- Education: Carleton University
- Occupation: Journalist
- Employer: The Tyee
- Known for: The Petroleum Papers (2022 book)

= Geoff Dembicki =

Canadian climate journalist and author

Geoff Dembicki is a Canadian climate journalist and author. He wrote the 2017 book Are We Screwed and the 2022 book The Petroleum Papers.

== Early life and education ==
Dembicki is from Alberta. He obtained his bachelor’s degree in journalism from Carleton University in 2008.

== Career ==
Dembicki started his career as climate journalist, in 2009, joining The Tyee as an intern, starting employment there in 2010. His work has been published in Vice News, Rolling Stone, The New York Times, Foreign Policy, The Guardian, Penthouse, The Walrus and The Toronto Star. His Foreign Policy piece The Convenient Disappearance of Climate Change Denial in China Energy won the Energy of Words Media Contest in 2018.

He is the author of two books on climate change: Are We Screwed? and The Petroleum Papers (2022).
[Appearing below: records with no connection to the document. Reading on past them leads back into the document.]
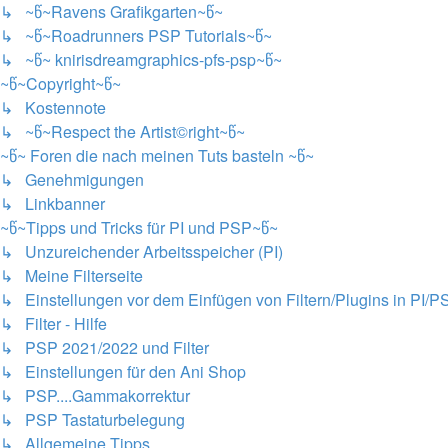
↳ ~წ~Ravens Grafikgarten~წ~
↳ ~წ~Roadrunners PSP Tutorials~წ~
↳ ~წ~ knirisdreamgraphics-pfs-psp~წ~
~წ~Copyright~წ~
↳ Kostennote
↳ ~წ~Respect the Artist©right~წ~
~წ~ Foren die nach meinen Tuts basteln ~წ~
↳ Genehmigungen
↳ Linkbanner
~წ~Tipps und Tricks für PI und PSP~წ~
↳ Unzureichender Arbeitsspeicher (PI)
↳ Meine Filterseite
↳ Einstellungen vor dem Einfügen von Filtern/Plugins in PI/P
↳ Filter - Hilfe
↳ PSP 2021/2022 und Filter
↳ Einstellungen für den Ani Shop
↳ PSP....Gammakorrektur
↳ PSP Tastaturbelegung
↳ Allgemeine Tipps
Are We Screwed? won the Santa Monica Public Library Green Prize for Sustainable Literature in 2018, and the Dave Greber Freelance Writers Book Award for Social Justice Writing in 2017. The Petroleum Papers was shortlisted for the Hilary Weston Writers' Trust Prize for Nonfiction.

== Books ==

- Are We Screwed?, Bloomsbury, 2017
- The Petroleum Papers: Inside the Far-Right Conspiracy to Cover Up Climate Change, Greystone Books, 2022

== Personal life ==
Dembicki is based in Brooklyn, New York.